> Work to complete
Every line below that contains "flag" is to be copied.

> Provided information

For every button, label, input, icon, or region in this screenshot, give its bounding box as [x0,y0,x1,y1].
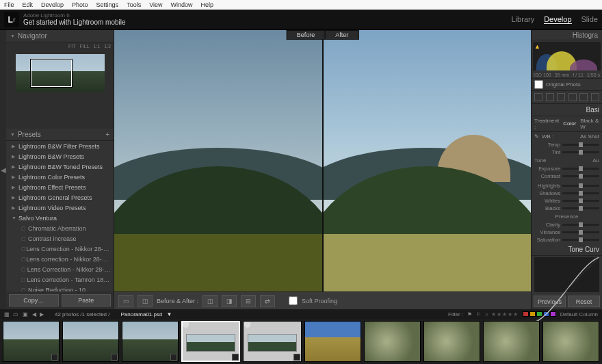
radial-filter-icon[interactable] [579,93,588,101]
slider-track[interactable] [562,175,599,177]
eyedropper-icon[interactable]: ✎ [534,133,539,140]
copy-button[interactable]: Copy… [9,294,59,307]
crop-tool-icon[interactable] [534,93,542,101]
histogram-header[interactable]: Histogra [532,30,602,40]
module-library[interactable]: Library [512,15,535,24]
slider-contrast[interactable]: Contrast [532,172,602,180]
menu-view[interactable]: View [149,1,162,8]
nav-mode-1-3[interactable]: 1:3 [104,44,111,49]
flag-icon[interactable] [244,322,250,328]
prev-photo-icon[interactable]: ◀ [32,311,36,317]
ba-side-button[interactable]: ◫ [202,295,218,307]
navigator-zoom-modes[interactable]: FITFILL1:11:3 [6,42,114,50]
grid-view-icon[interactable]: ▦ [4,311,10,317]
ba-split-button[interactable]: ◨ [222,295,237,307]
nav-mode-FIT[interactable]: FIT [68,44,76,49]
menu-edit[interactable]: Edit [23,1,34,8]
filmstrip-thumb[interactable] [243,321,302,362]
wb-value[interactable]: As Shot [580,133,599,140]
navigator-thumbnail[interactable] [16,54,105,92]
slider-track[interactable] [562,151,599,153]
next-photo-icon[interactable]: ▶ [40,311,44,317]
treatment-bw[interactable]: Black & W [580,118,599,130]
preset-item[interactable]: ▢Lens Correction - Nikkor 28-300 All [6,264,114,274]
soft-proofing-checkbox[interactable] [289,296,298,305]
menu-help[interactable]: Help [201,1,214,8]
menu-settings[interactable]: Settings [96,1,119,8]
preset-item[interactable]: ▢Lens correction - Tamron 18-270mm [6,274,114,285]
menu-develop[interactable]: Develop [41,1,64,8]
slider-track[interactable] [562,185,599,187]
preview-area[interactable]: Before After [114,30,531,291]
slider-knob[interactable] [579,174,583,179]
loupe-view-button[interactable]: ▭ [118,295,133,307]
filmstrip[interactable] [0,319,602,364]
slider-knob[interactable] [579,191,583,196]
slider-shadows[interactable]: Shadows [532,190,602,197]
filmstrip-thumb[interactable] [304,321,361,362]
second-window-icon[interactable]: ▣ [23,311,28,317]
preset-group[interactable]: ▶Lightroom Color Presets [6,172,114,182]
slider-knob[interactable] [579,237,583,242]
filmstrip-thumb[interactable] [483,321,540,362]
filmstrip-thumb[interactable] [364,321,421,362]
filmstrip-thumb[interactable] [181,321,240,362]
clipping-warning-icon[interactable]: ▲ [534,43,540,50]
slider-knob[interactable] [579,198,583,203]
histogram[interactable]: ▲ [533,42,601,70]
filmstrip-thumb[interactable] [542,321,599,362]
preset-group[interactable]: ▶Lightroom Effect Presets [6,182,114,192]
slider-track[interactable] [562,207,599,209]
menu-file[interactable]: File [4,1,14,8]
filmstrip-thumb[interactable] [423,321,480,362]
color-swatch[interactable] [523,311,529,317]
tone-curve[interactable] [534,257,599,292]
filmstrip-thumb[interactable] [62,321,119,362]
nav-mode-1-1[interactable]: 1:1 [94,44,101,49]
preset-item[interactable]: ▢Lens correction - Nikkor 28-300 - Vigne… [6,254,114,264]
nav-mode-FILL[interactable]: FILL [80,44,90,49]
navigator-viewport-frame[interactable] [31,60,72,87]
slider-knob[interactable] [579,166,583,171]
original-photo-checkbox[interactable] [534,80,543,89]
preset-group[interactable]: ▶Lightroom Video Presets [6,203,114,213]
slider-knob[interactable] [579,142,583,147]
slider-track[interactable] [562,231,599,233]
preset-item[interactable]: ▢Contrast increase [6,233,114,244]
slider-temp[interactable]: Temp [532,141,602,148]
preset-item[interactable]: ▢Lens Correction - Nikkor 28-300 - Disto… [6,244,114,254]
spot-tool-icon[interactable] [546,93,554,101]
brush-tool-icon[interactable] [591,93,599,101]
add-preset-icon[interactable]: + [105,131,109,138]
slider-tint[interactable]: Tint [532,148,602,156]
module-slide[interactable]: Slide [581,15,598,24]
ba-swap-button[interactable]: ⇄ [260,295,275,307]
original-photo-row[interactable]: Original Photo [532,79,602,91]
slider-knob[interactable] [579,183,583,188]
slider-clarity[interactable]: Clarity [532,221,602,229]
slider-track[interactable] [562,192,599,194]
preset-group[interactable]: ▶Lightroom B&W Toned Presets [6,161,114,172]
preset-group[interactable]: ▶Lightroom B&W Presets [6,151,114,161]
preset-group-expanded[interactable]: ▼Salvo Ventura [6,213,114,223]
menu-photo[interactable]: Photo [72,1,88,8]
menu-tools[interactable]: Tools [127,1,141,8]
loupe-view-icon[interactable]: ▭ [13,311,18,317]
grad-filter-icon[interactable] [568,93,577,101]
flag-filter-off-icon[interactable]: ⚐ [476,311,481,317]
slider-track[interactable] [562,144,599,146]
slider-track[interactable] [562,200,599,202]
filmstrip-thumb[interactable] [3,321,60,362]
mobile-prompt[interactable]: Get started with Lightroom mobile [23,18,126,26]
slider-track[interactable] [562,224,599,226]
slider-knob[interactable] [579,222,583,227]
slider-vibrance[interactable]: Vibrance [532,229,602,236]
slider-whites[interactable]: Whites [532,197,602,205]
slider-blacks[interactable]: Blacks [532,205,602,212]
ba-top-button[interactable]: ⊟ [241,295,256,307]
module-develop[interactable]: Develop [544,15,571,24]
preset-group[interactable]: ▶Lightroom General Presets [6,192,114,203]
treatment-color[interactable]: Color [563,120,576,127]
redeye-tool-icon[interactable] [557,93,565,101]
flag-filter-icon[interactable]: ⚑ [467,311,472,317]
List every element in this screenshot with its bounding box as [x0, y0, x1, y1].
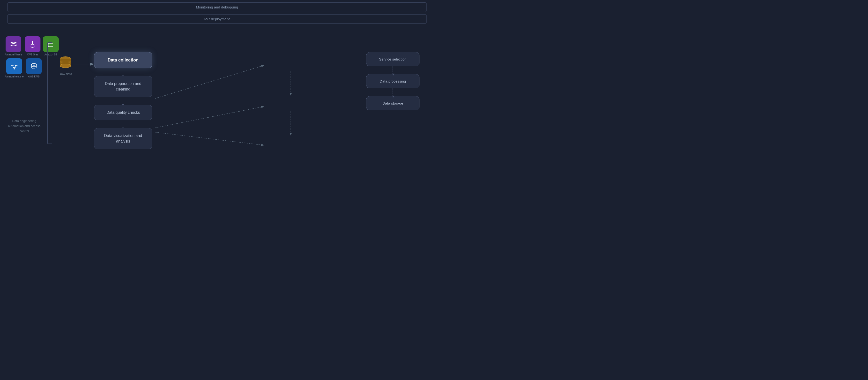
amazon-neptune-icon: Amazon Neptune [5, 58, 24, 78]
left-bracket [47, 42, 52, 144]
svg-point-8 [16, 65, 18, 66]
automation-label: Data engineering automation and access c… [5, 118, 43, 134]
right-column: Service selection Data processing Data s… [366, 52, 420, 110]
arrow-1 [123, 68, 123, 76]
prep-to-service-arrow [153, 65, 264, 99]
raw-data-label: Raw data [59, 72, 72, 76]
quality-to-processing-arrow [153, 106, 264, 128]
svg-point-7 [11, 65, 12, 66]
iac-bar: IaC deployment [7, 14, 427, 24]
data-storage-box: Data storage [366, 96, 420, 110]
data-collection-box: Data collection [94, 52, 152, 68]
right-arrow-1 [393, 66, 393, 74]
data-viz-box: Data visualization and analysis [94, 128, 152, 149]
svg-point-21 [60, 64, 71, 68]
amazon-kinesis-icon: Amazon Kinesis [5, 36, 22, 56]
service-selection-box: Service selection [366, 52, 420, 66]
monitoring-bar: Monitoring and debugging [7, 2, 427, 12]
data-processing-box: Data processing [366, 74, 420, 88]
data-quality-box: Data quality checks [94, 105, 152, 120]
quality-to-storage-arrow [153, 132, 264, 145]
raw-data-area: Raw data [58, 56, 73, 76]
aws-glue-icon: AWS Glue [25, 36, 40, 56]
aws-dms-icon: AWS DMS [26, 58, 42, 78]
svg-point-13 [31, 63, 36, 65]
svg-point-9 [13, 68, 15, 69]
svg-point-16 [31, 66, 36, 68]
database-icon [58, 56, 73, 70]
arrow-3 [123, 120, 123, 128]
right-arrow-2 [393, 88, 393, 96]
data-prep-box: Data preparation and cleaning [94, 76, 152, 97]
flow-column: Data collection Data preparation and cle… [94, 52, 152, 149]
arrow-2 [123, 97, 123, 105]
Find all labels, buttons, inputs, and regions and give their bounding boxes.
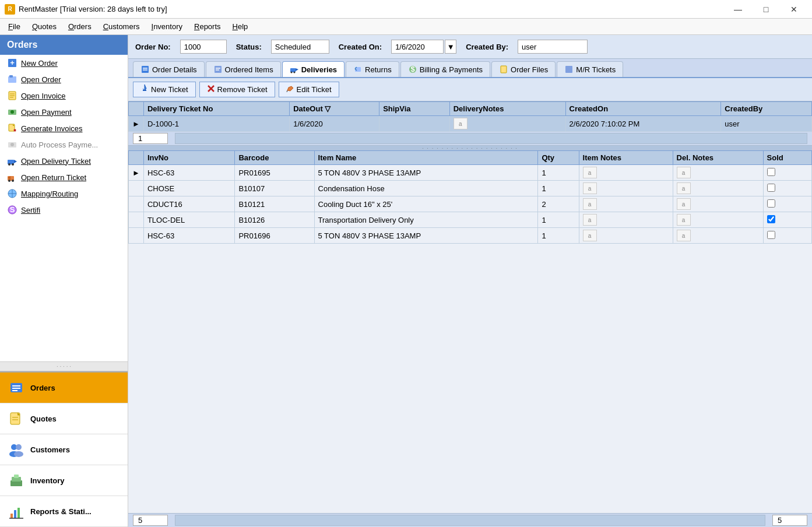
col-createdon[interactable]: CreatedOn [565, 102, 721, 116]
sidebar-item-sertifi[interactable]: S Sertifi [0, 202, 128, 218]
cell-invno: HSC-63 [143, 228, 235, 244]
order-no-input[interactable] [180, 40, 227, 54]
created-by-input[interactable] [518, 40, 588, 54]
menu-help[interactable]: Help [227, 20, 254, 33]
sidebar-item-open-invoice[interactable]: Open Invoice [0, 87, 128, 104]
table-row[interactable]: ► D-1000-1 1/6/2020 a 2/6/2020 7:10:02 P… [129, 116, 812, 132]
col-dateout[interactable]: DateOut ▽ [290, 102, 379, 116]
bottom-nav-quotes[interactable]: Quotes [0, 403, 128, 434]
sidebar-header: Orders [0, 35, 128, 55]
new-ticket-button[interactable]: New Ticket [133, 82, 196, 97]
upper-summary-count: 1 [133, 133, 168, 144]
created-on-input[interactable] [391, 40, 444, 54]
tab-billing-label: Billing & Payments [420, 65, 483, 74]
sidebar-item-open-delivery[interactable]: Open Delivery Ticket [0, 153, 128, 169]
sidebar-item-open-payment[interactable]: Open Payment [0, 104, 128, 120]
menu-customers[interactable]: Customers [97, 20, 146, 33]
sidebar-item-mapping[interactable]: Mapping/Routing [0, 185, 128, 202]
sold-checkbox[interactable] [767, 184, 775, 192]
menu-inventory[interactable]: Inventory [146, 20, 189, 33]
col-qty[interactable]: Qty [538, 151, 579, 165]
cell-qty: 1 [538, 181, 579, 196]
menu-quotes[interactable]: Quotes [26, 20, 62, 33]
billing-tab-icon: $ [408, 65, 417, 74]
svg-rect-44 [142, 66, 149, 73]
col-item-notes[interactable]: Item Notes [579, 151, 673, 165]
new-ticket-icon [140, 85, 149, 94]
table-row[interactable]: CHOSE B10107 Condensation Hose 1 a a [129, 181, 812, 196]
open-payment-icon [7, 107, 17, 117]
sold-checkbox[interactable] [767, 215, 775, 223]
svg-point-53 [293, 72, 295, 73]
item-notes-cell: a [583, 230, 597, 241]
tab-billing[interactable]: $ Billing & Payments [400, 61, 490, 77]
close-button[interactable]: ✕ [781, 0, 807, 19]
cell-item-name: 5 TON 480V 3 PHASE 13AMP [314, 228, 538, 244]
sidebar-item-new-order[interactable]: + New Order [0, 55, 128, 71]
cell-del-notes: a [673, 196, 763, 212]
cell-barcode: B10126 [235, 212, 314, 228]
bottom-nav-customers[interactable]: Customers [0, 434, 128, 465]
col-sold[interactable]: Sold [763, 151, 811, 165]
tab-order-files[interactable]: Order Files [491, 61, 556, 77]
col-delivery-notes[interactable]: DeliveryNotes [449, 102, 565, 116]
table-row[interactable]: CDUCT16 B10121 Cooling Duct 16" x 25' 2 … [129, 196, 812, 212]
status-input[interactable] [271, 40, 329, 54]
tab-deliveries-label: Deliveries [301, 65, 337, 74]
menu-file[interactable]: File [2, 20, 26, 33]
tab-ordered-items[interactable]: Ordered Items [206, 61, 281, 77]
cell-invno: TLOC-DEL [143, 212, 235, 228]
edit-ticket-icon [286, 85, 294, 94]
cell-barcode: B10121 [235, 196, 314, 212]
table-row[interactable]: HSC-63 PR01696 5 TON 480V 3 PHASE 13AMP … [129, 228, 812, 244]
edit-ticket-button[interactable]: Edit Ticket [279, 82, 339, 97]
ordered-items-tab-icon [213, 65, 223, 74]
maximize-button[interactable]: □ [753, 0, 779, 19]
date-picker-button[interactable]: ▼ [445, 40, 456, 54]
col-del-notes[interactable]: Del. Notes [673, 151, 763, 165]
bottom-nav-quotes-label: Quotes [30, 414, 57, 423]
tables-splitter[interactable]: · · · · · · · · · · · · · · · · · · · · [128, 146, 812, 150]
quotes-nav-icon [7, 409, 26, 428]
open-delivery-icon [7, 156, 17, 166]
bottom-nav-reports[interactable]: Reports & Stati... [0, 496, 128, 527]
bottom-nav-orders-label: Orders [30, 384, 55, 392]
col-invno[interactable]: InvNo [143, 151, 235, 165]
svg-point-9 [10, 110, 14, 114]
col-barcode[interactable]: Barcode [235, 151, 314, 165]
sidebar-item-auto-process: Auto Process Payme... [0, 136, 128, 153]
window-controls: — □ ✕ [725, 0, 807, 19]
cell-invno: CDUCT16 [143, 196, 235, 212]
table-row[interactable]: TLOC-DEL B10126 Transportation Delivery … [129, 212, 812, 228]
bottom-nav-orders[interactable]: Orders [0, 373, 128, 403]
menu-orders[interactable]: Orders [62, 20, 97, 33]
tab-mr-tickets[interactable]: M/R Tickets [557, 61, 623, 77]
open-invoice-icon [7, 90, 17, 101]
col-shipvia[interactable]: ShipVia [379, 102, 450, 116]
tab-returns[interactable]: Returns [346, 61, 399, 77]
minimize-button[interactable]: — [725, 0, 751, 19]
cell-shipvia [379, 116, 450, 132]
table-row[interactable]: ► HSC-63 PR01695 5 TON 480V 3 PHASE 13AM… [129, 165, 812, 181]
svg-rect-39 [14, 475, 19, 478]
sidebar-item-open-order[interactable]: Open Order [0, 71, 128, 87]
cell-item-name: Transportation Delivery Only [314, 212, 538, 228]
inventory-nav-icon [7, 471, 26, 490]
sold-checkbox[interactable] [767, 231, 775, 239]
sidebar-item-open-return[interactable]: Open Return Ticket [0, 169, 128, 185]
bottom-nav-inventory[interactable]: Inventory [0, 465, 128, 496]
tab-deliveries[interactable]: Deliveries [282, 61, 345, 77]
col-createdby[interactable]: CreatedBy [721, 102, 812, 116]
tab-order-details[interactable]: Order Details [133, 61, 205, 77]
generate-invoices-label: Generate Invoices [21, 124, 83, 133]
sold-checkbox[interactable] [767, 168, 775, 176]
sidebar-item-generate-invoices[interactable]: Generate Invoices [0, 120, 128, 136]
remove-ticket-button[interactable]: Remove Ticket [199, 82, 275, 97]
row-arrow [129, 228, 144, 244]
open-return-icon [7, 172, 17, 182]
sold-checkbox[interactable] [767, 199, 775, 208]
col-item-name[interactable]: Item Name [314, 151, 538, 165]
mapping-label: Mapping/Routing [21, 189, 78, 198]
menu-reports[interactable]: Reports [188, 20, 227, 33]
col-delivery-ticket-no[interactable]: Delivery Ticket No [143, 102, 289, 116]
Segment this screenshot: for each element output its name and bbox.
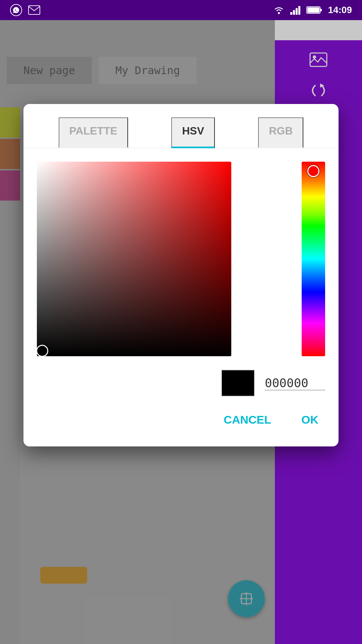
status-bar-right-icons: 14:09 <box>273 5 352 15</box>
battery-icon <box>306 6 322 14</box>
svg-rect-10 <box>310 53 327 66</box>
ok-button[interactable]: OK <box>295 410 325 430</box>
status-bar-left-icons <box>10 4 40 16</box>
svg-rect-8 <box>320 9 322 11</box>
svg-rect-4 <box>293 10 295 15</box>
dialog-tabs: PALETTE HSV RGB <box>23 104 339 148</box>
sv-cursor <box>37 345 48 356</box>
signal-icon <box>290 5 301 15</box>
sv-canvas[interactable] <box>37 162 231 356</box>
svg-rect-9 <box>307 7 319 13</box>
status-time: 14:09 <box>328 5 352 15</box>
hue-cursor <box>307 165 319 177</box>
svg-rect-1 <box>28 6 40 14</box>
cancel-button[interactable]: CANCEL <box>217 410 278 430</box>
hex-input[interactable] <box>265 376 325 390</box>
hue-slider-wrapper[interactable] <box>302 162 325 356</box>
svg-rect-5 <box>296 8 298 15</box>
tab-hsv[interactable]: HSV <box>171 117 215 148</box>
svg-rect-3 <box>290 12 292 15</box>
tab-palette[interactable]: PALETTE <box>59 117 128 148</box>
dialog-actions: CANCEL OK <box>23 400 339 433</box>
color-preview-swatch <box>221 370 255 396</box>
sv-canvas-wrapper[interactable] <box>37 162 295 356</box>
color-picker-area <box>23 148 339 363</box>
gmail-icon <box>28 5 40 15</box>
hex-input-wrapper <box>265 376 325 390</box>
status-bar: 14:09 <box>0 0 362 20</box>
sv-gradient-black <box>37 162 231 356</box>
toolbar-redo-icon[interactable] <box>305 77 332 104</box>
toolbar-image-icon[interactable] <box>305 47 332 74</box>
whatsapp-icon <box>10 4 22 16</box>
tab-rgb[interactable]: RGB <box>258 117 303 148</box>
hue-slider[interactable] <box>302 162 325 356</box>
svg-point-2 <box>278 12 280 14</box>
color-picker-dialog: PALETTE HSV RGB CANCEL OK <box>23 104 339 446</box>
svg-rect-6 <box>298 6 300 15</box>
wifi-icon <box>273 5 285 15</box>
color-preview-row <box>23 363 339 400</box>
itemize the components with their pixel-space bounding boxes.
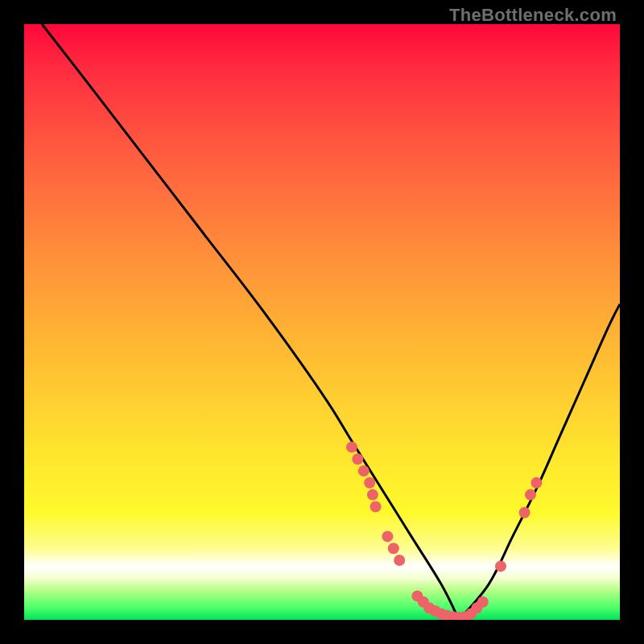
scatter-dot (519, 507, 530, 518)
scatter-dot (495, 560, 506, 572)
curve-layer (42, 24, 620, 620)
watermark-text: TheBottleneck.com (449, 5, 617, 26)
right-curve (459, 304, 620, 620)
chart-svg (24, 24, 620, 620)
scatter-dot (394, 555, 405, 566)
scatter-dot (367, 489, 378, 501)
left-curve (42, 24, 459, 620)
scatter-dot (370, 501, 382, 512)
chart-frame: TheBottleneck.com (0, 0, 644, 644)
scatter-dot (382, 530, 393, 542)
scatter-dot (477, 597, 489, 608)
scatter-dot (352, 453, 363, 464)
scatter-dot (358, 465, 369, 477)
scatter-dot (525, 489, 536, 501)
scatter-points (346, 441, 542, 620)
scatter-dot (346, 441, 357, 452)
scatter-dot (364, 477, 375, 489)
scatter-dot (530, 477, 542, 489)
scatter-dot (388, 543, 399, 554)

> Your solution
flag-icon[interactable] [244,322,250,328]
flag-filter-off-icon[interactable]: ⚐ [476,311,481,317]
flag-filter-icon[interactable]: ⚑ [467,311,472,317]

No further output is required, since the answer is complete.